INPUT:
──────────────────────────────

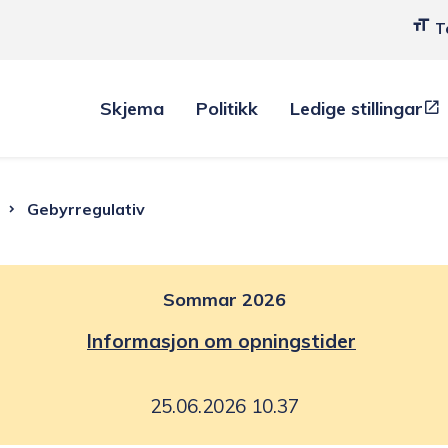
T
Skjema
Politikk
Ledige stillingar
m
Gebyrregulativ
Sommar 2026
Informasjon om opningstider
25.06.2026 10.37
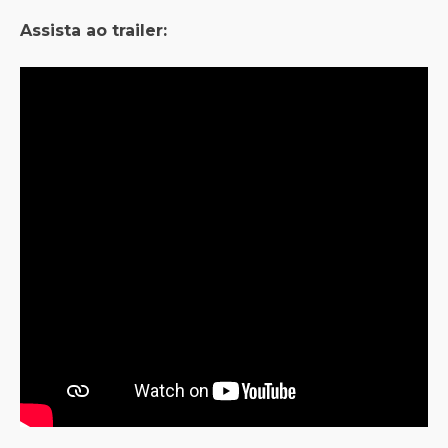
Assista ao trailer:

──────────────────────────────

TASK DETAILS: With the pictures removed, copy the data above word for word.

SOLUTION FOR THIS EXERCISE:
T
Skjema
Politikk
Ledige stillingar
m
Gebyrregulativ
Sommar 2026
Informasjon om opningstider
25.06.2026 10.37
Assista ao trailer:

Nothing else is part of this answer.